= Law enforcement in Bhutan =

Law enforcement in Bhutan is the collective purview of several divisions of Bhutan's Ministry of Home and Cultural Affairs. Namely, the Ministry's Bureau of Law and Order, Department of Immigration, and Department of Local Governance are responsible for law enforcement in Bhutan. The Ministry of Home and Cultural Affairs is itself a part of the Bhutanese Lhengye Zhungtshog, or Council of Ministers. Generally, law enforcement in Bhutan is the responsibility of executive agencies. As a means of enforcement, police and immigration authorities prosecute cases in the judicial system through the Attorney General of Bhutan.

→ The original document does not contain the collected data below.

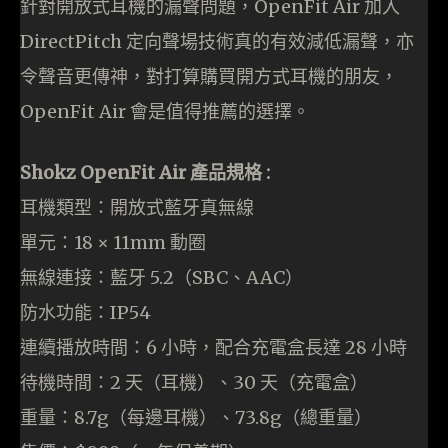
針對開放式耳機的漏聲問題，OpenFit Air 加入
DirectPitch 定向聲場技術真的有效減低漏聲，亦
令聲音更傳神，對打算購買開方式耳機的朋友，
OpenFit Air 會是值得推薦的選擇。
Shokz OpenFit Air 產品規格 :
耳機類型：開放式藍牙真無線
單元：18 × 11mm 動圈
無線連接：藍牙 5.2（SBC、AAC）
防水功能：IP54
連續播放時間：6 小時，配合充電盒長達 28 小時
待機時間：2 天（耳機）、30 天（充電盒）
重量：8.7g（每邊耳機）、73.8g（總重量）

Criminal law and procedure are established by acts of parliament. The Parliament of Bhutan has passed several acts regarding law enforcement and criminal law and procedure, namely the National Security Act of 1992, the Civil and Criminal Procedure Code of 2001, the Penal Code of 2004, the Constitution of 2008, and the Prison Act of 2009. Numerous other issue-based acts, such as the Tobacco Control Act of Bhutan 2010, also define crimes, penalties, and responsible enforcement agencies.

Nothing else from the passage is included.